Сиддард открыл дверь рывком и рукой махнул, предлагая войти. А когда Катарина вошла, шепнул в спину:
— От тебя воняет.
И это было правдой.
Глава 41
Когда-то давно, на заре мира, Мертвая река вовсе не была мертва. И рождаясь меж корней великого Ясеня, что ветвями своими подпирал небосвод, она пробиралась ниже, к миру сущему. Она несла свои воды сквозь холмы и к людям, питая все реки и речушки. И были воды их сладки да целебны.
Давно это было.
…кто-то пел…
Красиво пел, почти колыбельную, почти ту, которую пела матушка даже тогда, когда Кайден вырос и перестал помещаться в резной колыбели.
Когда он хмурился.
И злился.
Он ведь почти мужчина… дурак… был и остался… но песня вилась, все-таки другая, протяжная, на древнем языке, который, верно, понимали лишь драконы.
Но красиво.
Только у мамы все одно лучше выходило. И колыбель она качала мягче… колыбель? Ладонь коснулась деревянного края. И с другой стороны тоже. И это было странно, ведь Кайден понимал, что он слишком велик для колыбели.
Он вырос.
Давно.
И дом покинул, и даже привык к новому. Сумел отыскать свое место. Свое дело. Свою женщину. Голос стих. А лица коснулась влажная тряпка. Вода потекла по иссохшим губам, но сил, чтобы раскрыть их, не осталось.

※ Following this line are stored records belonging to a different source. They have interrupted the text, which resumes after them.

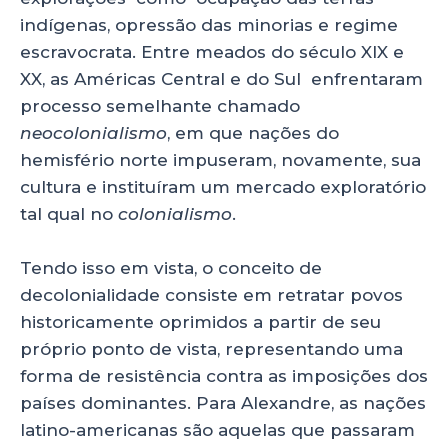
indígenas, opressão das minorias e regime
escravocrata. Entre meados do século XIX e
XX, as Américas Central e do Sul enfrentaram
processo semelhante chamado
neocolonialismo
, em que nações do
hemisfério norte impuseram, novamente, sua
cultura e instituíram um mercado exploratório
tal qual no
colonialismo
.
Tendo isso em vista, o conceito de
decolonialidade consiste em retratar povos
historicamente oprimidos a partir de seu
próprio ponto de vista, representando uma
forma de resistência contra as imposições dos
países dominantes. Para Alexandre, as nações
latino-americanas são aquelas que passaram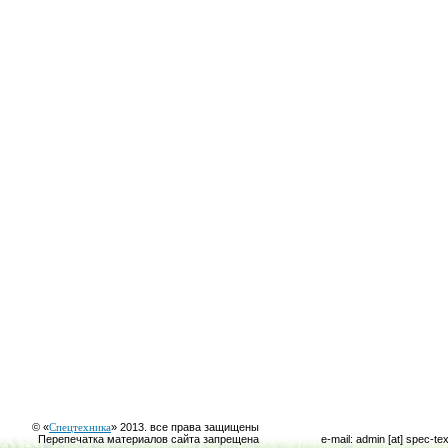
© «
Спецтехника
» 2013. все права защищены
Перепечатка материалов сайта запрещена
e-mail: admin [at] spec-te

— Ты решил умереть? — спросили его.
И Кайден рывком разлепил эти губы. Он пил воду, которая была горька, словно женские слезы. И глотал, глотал, не способный напиться. А она все текла, по губам, по щекам, по лицу. Лежать становилось мокро, а вода наполняла его колыбель или куда его там засунули. И когда дальше пить стало невозможно, Кайден открыл глаза.
— Я жив, — сказал он.
А старуха склонила голову, будто не поверила.
— Я жив.
Он вцепился в края лодки — все-таки не колыбель, что уже хорошо, — и попытался сесть.
— Еще рано.
— Нет.
— Рано, — ледяные руки уперлись в грудь. — Лежи. И спи, а я спою.
И она вновь запела.
— О чем эта песня?
— А ты не понимаешь? — глаза старухи были подобны лунам, лица ее белого, словно лепестки лилий, не коснулись морщины, губы ее казались синими, ледяными, а волосы, спускаясь по плечам, уходили в воду, чтобы стать водой.
— Нет.
— О любви. И о ненависти. О жизни. О смерти. О чем придется, — она умела улыбаться, и от этой улыбки кровь застывала в жилах, а заодно наваливалась усталость.

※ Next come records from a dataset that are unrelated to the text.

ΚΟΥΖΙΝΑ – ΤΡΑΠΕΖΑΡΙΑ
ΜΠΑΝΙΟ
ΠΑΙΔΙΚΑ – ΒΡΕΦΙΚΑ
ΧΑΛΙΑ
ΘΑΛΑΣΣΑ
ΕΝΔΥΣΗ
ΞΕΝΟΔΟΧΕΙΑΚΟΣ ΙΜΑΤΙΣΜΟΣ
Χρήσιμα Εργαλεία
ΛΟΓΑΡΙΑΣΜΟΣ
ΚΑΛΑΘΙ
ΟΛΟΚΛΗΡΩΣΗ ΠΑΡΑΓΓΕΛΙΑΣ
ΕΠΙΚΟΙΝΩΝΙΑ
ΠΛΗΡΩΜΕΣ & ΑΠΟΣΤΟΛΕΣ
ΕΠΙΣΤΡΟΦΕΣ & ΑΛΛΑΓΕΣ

Старуха же, зачерпнув тяжелую воду, полила ее тонкой струйкой на тело. И Кайден понял, что обнажен. И испытал стыд. Потом понял, что это глупо, ибо только люди стыдятся своей наготы, а он не человек. С этой мыслью и уснул, чтобы проснуться позже, от холода.
И жажды.
И все повторилось.
Встать ему не позволили, а на грудь вылили черную воду, которая впиталась в кожу, утихомиривая боль. Вот только засыпать Кайден не стал.
— Что… там…
Говорить, когда на груди лежали две ладони, хрупкие, полупрозрачные, было неимоверно сложно.
— Там мир.
— Мы…
— Истинное пламя очистило его от заразы. Тебе повезло, сын моего сына, — она никогда не называла имен, будто опасаясь, что имена эти вновь свяжут ее с остальными. И собственное ее имя тоже было забыто, хотя все-то из народа Дану знали, кто эта старуха.
— Повезло… что… с ней?
— С дочерью Гоибниу? А что с ней станется? Огненнорожденная вернула свою силу.
— Нет…
— И змееныш жив, если тебя это волнует. Были времена, когда прях не только боялись, но и уважали, ибо не знал мир целителей лучше. Он скоро зарастит свои раны, как ты зарастишь свои.
Хорошо.
Ран Кайден не чувствовал совершенно, как и собственного тела, но это не беспокоило. Если бы старуха хотела, чтобы он умер, он бы умер.